The key is to know the terms at which the broker will lend money. Then when a buyer calls you on a wholesale deal you are selling, you can tell the investor that if they like the property, you can get them a loan at X amount of dollars at X interest rate and so on. If they are interested, they can give you a deposit and you will then send them to your broker. You can even agree to give them their deposit back, if your broker will not finance them. This way, they have nothing to lose.
Of course, you don’t want to send a bunch of buyers to your hard money brokers thus giving away your financing sources. Therefore, you should only refer a buyer after they have signed a sales agreement and given you a deposit. You can also get a non-circumvention agreement from the broker. The agreement should state that the broker agrees not to lend money to an investor (on other deals) who has received a loan in connection with the purchasing of one of your properties. Hard money brokers understand the competitive world of real estate investing and most do not have a problem with signing such an agreement especially seeing as how you will be sending new borrowers their way.
You should also get a non-circumvention agreement signed if you get one of your private lenders or partners to finance your buyer. In either case, you can have the broker or lender sign an agreement, as well as have the buyer sign a separate copy.

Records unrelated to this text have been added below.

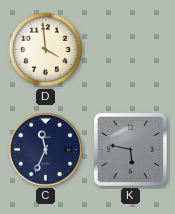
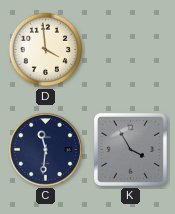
C: 11:34 -> 11:31
K: 5:47 -> 3:55
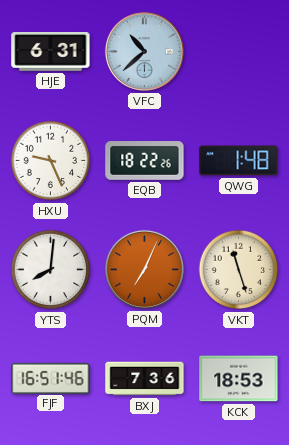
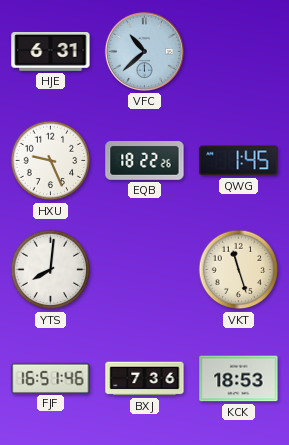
QWG: 1:48 -> 1:45
PQM: 7:04 -> none
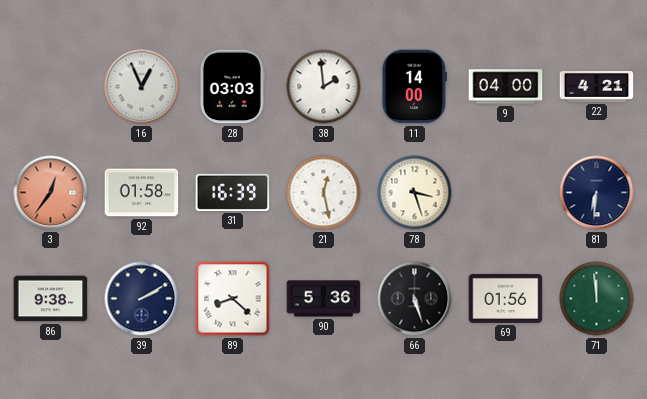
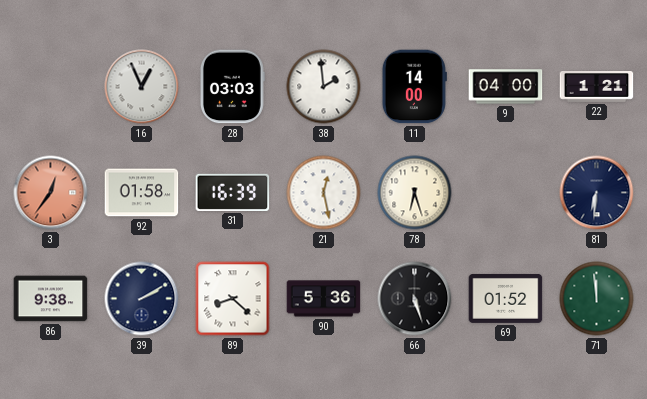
22: 4:21 -> 1:21
78: 3:27 -> 6:27
69: 01:56 -> 01:52
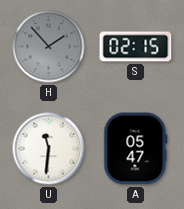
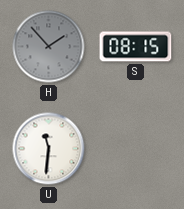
S: 02:15 -> 08:15
A: 05:47 -> none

Be Careful Who You Bring To Your Sources
You should also be careful who you take to your hard money sources. If the investor you refer over does not follow through on the investment and the private lender has to take that property back, this can reflect badly on you. You don’t want to get a reputation of providing bad borrowers. Otherwise, the hard money lenders will quickly cut you off, even though you aren’t the one who defaulted on the loan.